込田こむた〉までの道中ずっと晴翔は、律に感謝の言葉を述べ続けた。


「兄の左手を治してくれてありがとう」と改めて深々頭を下げた。


長い間兄貴の腕を心配して心を砕いていたのだろう、それほど兄弟仲がいいのだなと律は思った。

律には兄弟がいなかったので、羨ましく感じた。

その時かつて師弟の関係にあった人物のことを思い出し、あいつは今どうしているだろうかと、思いを馳せた。


律にある考えが浮かんだ。

あいつになら招き猫の封印が解けるはずだ、それにあいつが仕組んだことだとしても俺は驚かないなぎという男はそういう奴だ。だけどそんな偶然はないだろう、知り合いが仕掛けた罠を偶然自分が探すことになるなんて、まさかそんなはずはないと思いなおし、今の閃きは脇へ押しやることにした。


〈込田〉は田畑が広がる土地で、農業が盛んだ。


松平まつだいらの周囲にも田畑が広がっていて、身を隠すことができ無かったので、伊織と颯真は少し離れたところにある雑木林の中に隠れて、屋敷の様子を伺っていた。


晴翔と律は合流して、伊織の報告を聞いた。

「当主は松平まつだいら文章ふみあきという男で、斡旋業者――雇用主と労働者の仲介を家業にしているようです。
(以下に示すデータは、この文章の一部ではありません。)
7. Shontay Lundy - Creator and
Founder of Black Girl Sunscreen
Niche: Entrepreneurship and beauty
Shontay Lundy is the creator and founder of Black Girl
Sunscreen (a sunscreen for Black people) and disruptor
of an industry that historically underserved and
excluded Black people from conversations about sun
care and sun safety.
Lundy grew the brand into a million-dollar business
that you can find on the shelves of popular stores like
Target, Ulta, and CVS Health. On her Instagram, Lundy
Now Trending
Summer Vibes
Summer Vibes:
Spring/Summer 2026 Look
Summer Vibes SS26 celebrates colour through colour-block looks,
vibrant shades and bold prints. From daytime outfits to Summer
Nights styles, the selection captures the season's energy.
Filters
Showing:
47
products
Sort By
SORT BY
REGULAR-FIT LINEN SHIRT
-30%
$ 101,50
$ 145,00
最近松平家が所有する土地から、温泉が湧き出たらしいという噂を耳にしました。それから桝谷家と同じように、使用人数名に不幸が続いているようです」


それを聞いて律が言った。「招き猫が祟りを起こし始めたんだろう、異象が起きる前に急いで回収したほうがよさそうだ」


晴翔は松平家の門番に近づいて行った。「黒岡軍大佐柳澤晴翔です、松平文章殿に面会したい」


門番は目の前の人物が、黒岡軍大佐と名乗ったあたりで、気絶しそうになった。軍人に会ったのはこれが初めてではなかったが、大佐という階級に驚いたのだ。
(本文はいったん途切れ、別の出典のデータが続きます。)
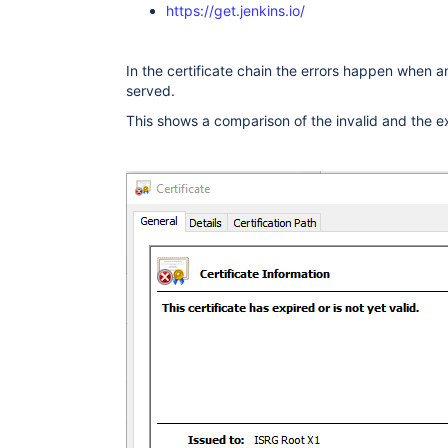
          ObjectId: 2.5.29.17 Criticality=fal
https://get.jenkins.io/
          SubjectAlternativeName [

            DNSName: ingress.local

          ]

        }

In the certificate chain the errors happen when an 
      ]}

served.
    "extensions": {

      <no extension>

This shows a comparison of the invalid and the e
    }

  },

]

}

)

javax.net.ssl|DEBUG|0B|Handling POST /jenkin
javax.net.ssl|ERROR|0B|Handling POST /jenkin
"throwable" : {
失礼があってはいけないと思い、言葉を慎重に選んだ結果、ぎこちない話し方になってしまった。「大佐殿、本日は遠いところをお越しくださいまして……感謝申し上げます……当主を呼んで参りますので、少々お待ちください……客間にご案内いたします」


客間に通されると晴翔と律は並んで座ったが、伊織と颯真は後ろに下がって座った。


すぐに使用人と思しき女が盆に茶をのせて入ってきた。

女は視線を伏せて、カタカタと震える手で茶を座卓に並べると、逃げるようにして出ていった。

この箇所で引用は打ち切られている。